И ветер ударил в паруса, и солнце смешалось с солеными брызгами, хотя по времени был уже вечер…
Официант с подносом полез на мачту, которая еще недавно была просто колонной, он ловко взбирался, держа на отлете поднос, на котором покачивалась бутылка шампанского. Пробка вылетела, все заволокло пеной, и оттуда, из пены, слышался голос администратора на площадке: «Спокойно! Без паники! Полный вперед!»
Солнце прорвалось сквозь дождь (оказывается, шел дождь).
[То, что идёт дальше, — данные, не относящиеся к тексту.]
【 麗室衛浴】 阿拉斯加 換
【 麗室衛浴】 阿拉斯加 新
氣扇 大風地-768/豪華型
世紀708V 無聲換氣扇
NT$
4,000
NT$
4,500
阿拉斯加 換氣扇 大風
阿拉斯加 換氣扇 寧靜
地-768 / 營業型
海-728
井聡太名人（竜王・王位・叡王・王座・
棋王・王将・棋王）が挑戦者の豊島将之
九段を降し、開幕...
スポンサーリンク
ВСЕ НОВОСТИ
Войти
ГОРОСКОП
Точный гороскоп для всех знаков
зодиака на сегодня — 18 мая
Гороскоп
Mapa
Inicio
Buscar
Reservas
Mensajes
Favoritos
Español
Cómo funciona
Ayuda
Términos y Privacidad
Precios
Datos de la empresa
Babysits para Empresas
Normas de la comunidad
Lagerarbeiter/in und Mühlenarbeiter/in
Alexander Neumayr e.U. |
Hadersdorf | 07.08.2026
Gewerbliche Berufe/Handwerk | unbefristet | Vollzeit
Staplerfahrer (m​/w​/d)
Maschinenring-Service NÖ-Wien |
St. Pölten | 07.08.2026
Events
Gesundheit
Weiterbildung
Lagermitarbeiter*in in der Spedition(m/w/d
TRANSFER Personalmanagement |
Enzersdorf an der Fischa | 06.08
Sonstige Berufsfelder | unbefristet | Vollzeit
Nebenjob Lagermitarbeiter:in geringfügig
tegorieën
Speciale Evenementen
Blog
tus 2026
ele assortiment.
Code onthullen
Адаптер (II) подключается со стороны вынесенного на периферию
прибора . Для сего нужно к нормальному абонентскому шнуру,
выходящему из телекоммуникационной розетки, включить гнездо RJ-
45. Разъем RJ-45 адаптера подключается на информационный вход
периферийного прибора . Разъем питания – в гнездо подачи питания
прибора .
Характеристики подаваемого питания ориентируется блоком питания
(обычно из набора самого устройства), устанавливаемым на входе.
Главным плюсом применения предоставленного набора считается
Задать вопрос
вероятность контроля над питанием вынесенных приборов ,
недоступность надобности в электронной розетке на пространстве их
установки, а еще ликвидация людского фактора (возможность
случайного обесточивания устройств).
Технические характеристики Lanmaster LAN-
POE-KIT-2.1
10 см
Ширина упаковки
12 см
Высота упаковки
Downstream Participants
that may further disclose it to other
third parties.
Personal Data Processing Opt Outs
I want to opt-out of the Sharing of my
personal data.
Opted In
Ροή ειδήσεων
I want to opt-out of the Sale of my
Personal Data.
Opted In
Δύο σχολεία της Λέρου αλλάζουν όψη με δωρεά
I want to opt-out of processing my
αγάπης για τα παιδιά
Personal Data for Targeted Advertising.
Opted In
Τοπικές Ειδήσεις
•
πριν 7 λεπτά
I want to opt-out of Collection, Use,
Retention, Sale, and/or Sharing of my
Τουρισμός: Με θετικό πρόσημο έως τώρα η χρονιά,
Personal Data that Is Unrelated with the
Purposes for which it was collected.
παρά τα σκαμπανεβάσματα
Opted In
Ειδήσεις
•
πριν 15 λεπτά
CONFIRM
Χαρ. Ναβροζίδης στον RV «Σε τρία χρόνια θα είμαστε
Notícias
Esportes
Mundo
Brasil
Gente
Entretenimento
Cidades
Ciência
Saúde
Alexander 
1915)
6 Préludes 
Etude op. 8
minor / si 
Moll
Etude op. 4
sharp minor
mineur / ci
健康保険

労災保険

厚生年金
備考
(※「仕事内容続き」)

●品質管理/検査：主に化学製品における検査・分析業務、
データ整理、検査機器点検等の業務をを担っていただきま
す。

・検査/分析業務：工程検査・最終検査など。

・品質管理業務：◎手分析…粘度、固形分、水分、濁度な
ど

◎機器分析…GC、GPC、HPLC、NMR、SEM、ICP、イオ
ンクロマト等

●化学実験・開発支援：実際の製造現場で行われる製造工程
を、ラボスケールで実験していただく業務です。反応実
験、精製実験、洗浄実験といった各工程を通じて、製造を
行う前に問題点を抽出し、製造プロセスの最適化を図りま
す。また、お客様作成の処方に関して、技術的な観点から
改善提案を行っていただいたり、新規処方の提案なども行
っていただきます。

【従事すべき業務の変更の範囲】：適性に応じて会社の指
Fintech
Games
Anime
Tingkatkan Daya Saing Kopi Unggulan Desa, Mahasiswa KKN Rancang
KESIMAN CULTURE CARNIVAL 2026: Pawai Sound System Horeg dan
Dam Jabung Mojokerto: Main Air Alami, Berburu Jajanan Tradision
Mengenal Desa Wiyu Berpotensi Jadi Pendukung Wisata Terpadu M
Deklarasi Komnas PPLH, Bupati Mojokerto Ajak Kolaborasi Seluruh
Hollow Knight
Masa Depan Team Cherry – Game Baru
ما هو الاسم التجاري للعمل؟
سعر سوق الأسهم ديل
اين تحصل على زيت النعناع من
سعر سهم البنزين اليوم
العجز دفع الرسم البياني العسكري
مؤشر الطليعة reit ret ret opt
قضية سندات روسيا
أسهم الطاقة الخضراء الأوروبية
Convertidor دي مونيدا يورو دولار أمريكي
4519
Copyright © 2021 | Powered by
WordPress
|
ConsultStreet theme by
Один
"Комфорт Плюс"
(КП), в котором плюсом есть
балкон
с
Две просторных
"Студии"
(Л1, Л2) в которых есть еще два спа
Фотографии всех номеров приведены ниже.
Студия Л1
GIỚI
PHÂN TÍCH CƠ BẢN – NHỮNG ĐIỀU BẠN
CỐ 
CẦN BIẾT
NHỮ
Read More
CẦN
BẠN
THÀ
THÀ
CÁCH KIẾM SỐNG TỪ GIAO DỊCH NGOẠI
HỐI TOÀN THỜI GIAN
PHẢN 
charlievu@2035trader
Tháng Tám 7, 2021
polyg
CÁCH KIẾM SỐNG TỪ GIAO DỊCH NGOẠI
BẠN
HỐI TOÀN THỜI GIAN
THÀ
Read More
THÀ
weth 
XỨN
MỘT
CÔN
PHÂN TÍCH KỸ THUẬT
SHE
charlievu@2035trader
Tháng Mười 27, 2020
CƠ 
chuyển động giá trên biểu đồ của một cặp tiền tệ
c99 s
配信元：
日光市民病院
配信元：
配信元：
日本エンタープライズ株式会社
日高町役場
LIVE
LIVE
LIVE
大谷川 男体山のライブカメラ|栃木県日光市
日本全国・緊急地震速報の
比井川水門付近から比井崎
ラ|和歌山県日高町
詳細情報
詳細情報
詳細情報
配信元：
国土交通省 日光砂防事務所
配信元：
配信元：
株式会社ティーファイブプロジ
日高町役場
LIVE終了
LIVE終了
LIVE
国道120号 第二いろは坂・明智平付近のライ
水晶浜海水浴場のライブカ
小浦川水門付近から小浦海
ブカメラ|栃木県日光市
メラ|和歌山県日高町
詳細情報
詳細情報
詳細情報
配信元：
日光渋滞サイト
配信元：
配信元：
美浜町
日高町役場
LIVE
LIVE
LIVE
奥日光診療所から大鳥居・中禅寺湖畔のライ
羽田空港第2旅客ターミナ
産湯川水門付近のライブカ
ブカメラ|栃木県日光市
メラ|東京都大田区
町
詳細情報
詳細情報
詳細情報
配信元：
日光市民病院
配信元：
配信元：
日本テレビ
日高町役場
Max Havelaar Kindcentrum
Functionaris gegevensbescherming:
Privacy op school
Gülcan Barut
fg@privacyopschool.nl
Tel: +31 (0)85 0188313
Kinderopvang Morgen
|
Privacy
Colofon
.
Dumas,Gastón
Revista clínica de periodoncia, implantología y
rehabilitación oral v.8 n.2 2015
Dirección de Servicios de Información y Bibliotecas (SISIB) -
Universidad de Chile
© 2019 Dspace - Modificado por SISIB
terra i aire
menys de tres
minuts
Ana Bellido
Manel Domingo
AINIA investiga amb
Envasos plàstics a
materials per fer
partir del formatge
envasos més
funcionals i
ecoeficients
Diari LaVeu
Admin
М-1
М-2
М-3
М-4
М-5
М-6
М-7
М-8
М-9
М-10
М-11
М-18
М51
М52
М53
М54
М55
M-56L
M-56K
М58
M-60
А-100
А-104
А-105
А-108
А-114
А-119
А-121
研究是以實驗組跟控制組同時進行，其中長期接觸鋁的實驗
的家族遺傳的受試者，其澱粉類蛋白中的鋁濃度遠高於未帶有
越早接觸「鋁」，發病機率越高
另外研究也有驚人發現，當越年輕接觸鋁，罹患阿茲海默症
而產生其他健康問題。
Купер вошел в чистейшие воды и поплыл, радуясь тому, что так мало людей просеялось к морю сквозь дождь. Был уже вечер, лучшая летняя пора, вечер после дождя с неуверенным солнцем, которое сомневается: выходить ему или уже заходить? Оно светит по-утреннему, потому что только что вышло, но есть в нем вечерняя грусть, вечерняя задумчивость…
А дождь сошел. Он, поверженный, лежит на земле и медленно уходит в нее – сам себя хоронит. Перед кем он отступил? Перед этим солнцем, которое и сейчас робеет, не зная, каким ему быть: вечерним или утренним? Нет, не отступил. Просто ему идти надоело. От победы устаешь не меньше, чем от поражения. Побеждаешь, побеждаешь, ну куда тебе еще побеждать?
Море исчезло. Купер сидел один за столиком. Официант с подносом стоял у колонны и спрашивал, кто заказывал шампанское. Скатерти покорно лежали на столах, пугливо вздрагивая от прикосновения ветра. Как будто ничего не было – ни моря, ни соленых брызг, ни шаткой палубы под ногами.
– Кто заказывал шампанское? – скучным голосом спрашивал официант.
Федор Иванович чувствовал себя этим официантом и одновременно Посланником, который внезапно куда-то исчез, он чувствовал себя и Старухиным, который навел на него свою камеру, снимая рабочий момент, поскольку у писателя всюду рабочий момент, даже в ресторане. Он видел так ясно прошедшие времена, не только свои, но далекие и чужие, как будто сам жил тогда…
Что ж, материя не исчезает и не возникает из ничего, значит, он всегда существовал, как материя. И, может быть, там, в далеких и чужих временах, он был дождем, травой, испуганной птицей… Давным-давно забытой радостью и болью этой земли… Он был свидетелем вечного существования материи, которая не исчезает. Страдает, мучится, горит на кострах, кем только не уничтожается, но не исчезает.
И он подмигнул Старухину, как подмигнул Посланник ему, и крикнул растерянному официанту:
– Эй, на шлюпке! Давайте сюда шампанское!
Глава 25. САМЫЙ ПОСЛЕДНИЙ СЕАНС
Просматривались отснятые дубли. Дюймовочка проваливалась в болото, Пес Игнатий бросался ее спасать, а Хозяин Леса озабоченно бегал по берегу и кричал:
– Не так надо спасать! Что ты делаешь? Как ты спасаешь? Сказано тебе: не так надо спасать!
Слов не было слышно: пленка прокручивалась без фонограммы, – но то, что кричал Хозяин Леса, было ясно без слов.